» Exercise details
An exact transcription of all the entries below is required.

(Pixel coordinate grounding data)
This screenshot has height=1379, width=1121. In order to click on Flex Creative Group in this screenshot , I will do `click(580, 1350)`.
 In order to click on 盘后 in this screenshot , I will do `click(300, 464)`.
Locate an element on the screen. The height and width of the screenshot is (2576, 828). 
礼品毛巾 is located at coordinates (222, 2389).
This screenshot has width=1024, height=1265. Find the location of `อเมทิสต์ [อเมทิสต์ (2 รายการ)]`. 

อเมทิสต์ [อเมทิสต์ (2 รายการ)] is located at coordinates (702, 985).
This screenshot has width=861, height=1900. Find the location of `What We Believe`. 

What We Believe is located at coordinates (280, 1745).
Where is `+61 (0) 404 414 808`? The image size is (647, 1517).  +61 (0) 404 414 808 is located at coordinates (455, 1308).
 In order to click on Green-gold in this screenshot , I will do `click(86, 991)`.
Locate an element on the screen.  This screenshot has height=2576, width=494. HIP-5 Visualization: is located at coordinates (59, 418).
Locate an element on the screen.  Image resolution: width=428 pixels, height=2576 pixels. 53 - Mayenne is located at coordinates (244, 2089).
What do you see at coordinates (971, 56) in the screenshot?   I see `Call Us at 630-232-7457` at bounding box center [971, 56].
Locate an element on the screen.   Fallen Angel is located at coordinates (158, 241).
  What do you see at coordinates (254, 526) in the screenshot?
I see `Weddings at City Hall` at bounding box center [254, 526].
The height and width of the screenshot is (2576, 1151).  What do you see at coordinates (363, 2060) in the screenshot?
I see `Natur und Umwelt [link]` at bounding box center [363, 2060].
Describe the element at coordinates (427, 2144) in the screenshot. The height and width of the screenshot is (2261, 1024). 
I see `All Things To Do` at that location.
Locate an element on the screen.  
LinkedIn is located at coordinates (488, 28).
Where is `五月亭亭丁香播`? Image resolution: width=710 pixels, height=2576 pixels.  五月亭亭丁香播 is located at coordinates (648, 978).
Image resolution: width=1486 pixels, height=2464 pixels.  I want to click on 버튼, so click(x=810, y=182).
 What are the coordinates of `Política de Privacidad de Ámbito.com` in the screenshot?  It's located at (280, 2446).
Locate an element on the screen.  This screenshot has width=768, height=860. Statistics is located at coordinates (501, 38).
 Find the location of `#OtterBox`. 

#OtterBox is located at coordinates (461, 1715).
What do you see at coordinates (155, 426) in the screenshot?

» Result of the exercise
This screenshot has height=1379, width=1121. In order to click on Flex Creative Group in this screenshot , I will do `click(580, 1350)`.
 In order to click on 盘后 in this screenshot , I will do `click(300, 464)`.
Locate an element on the screen. The height and width of the screenshot is (2576, 828). 
礼品毛巾 is located at coordinates (222, 2389).
This screenshot has width=1024, height=1265. Find the location of `อเมทิสต์ [อเมทิสต์ (2 รายการ)]`. 

อเมทิสต์ [อเมทิสต์ (2 รายการ)] is located at coordinates (702, 985).
This screenshot has width=861, height=1900. Find the location of `What We Believe`. 

What We Believe is located at coordinates (280, 1745).
Where is `+61 (0) 404 414 808`? The image size is (647, 1517).  +61 (0) 404 414 808 is located at coordinates (455, 1308).
 In order to click on Green-gold in this screenshot , I will do `click(86, 991)`.
Locate an element on the screen.  This screenshot has height=2576, width=494. HIP-5 Visualization: is located at coordinates (59, 418).
Locate an element on the screen.  Image resolution: width=428 pixels, height=2576 pixels. 53 - Mayenne is located at coordinates (244, 2089).
What do you see at coordinates (971, 56) in the screenshot?   I see `Call Us at 630-232-7457` at bounding box center [971, 56].
Locate an element on the screen.   Fallen Angel is located at coordinates (158, 241).
  What do you see at coordinates (254, 526) in the screenshot?
I see `Weddings at City Hall` at bounding box center [254, 526].
The height and width of the screenshot is (2576, 1151).  What do you see at coordinates (363, 2060) in the screenshot?
I see `Natur und Umwelt [link]` at bounding box center [363, 2060].
Describe the element at coordinates (427, 2144) in the screenshot. The height and width of the screenshot is (2261, 1024). 
I see `All Things To Do` at that location.
Locate an element on the screen.  
LinkedIn is located at coordinates (488, 28).
Where is `五月亭亭丁香播`? Image resolution: width=710 pixels, height=2576 pixels.  五月亭亭丁香播 is located at coordinates (648, 978).
Image resolution: width=1486 pixels, height=2464 pixels.  I want to click on 버튼, so click(x=810, y=182).
 What are the coordinates of `Política de Privacidad de Ámbito.com` in the screenshot?  It's located at (280, 2446).
Locate an element on the screen.  This screenshot has width=768, height=860. Statistics is located at coordinates (501, 38).
 Find the location of `#OtterBox`. 

#OtterBox is located at coordinates (461, 1715).
What do you see at coordinates (155, 426) in the screenshot?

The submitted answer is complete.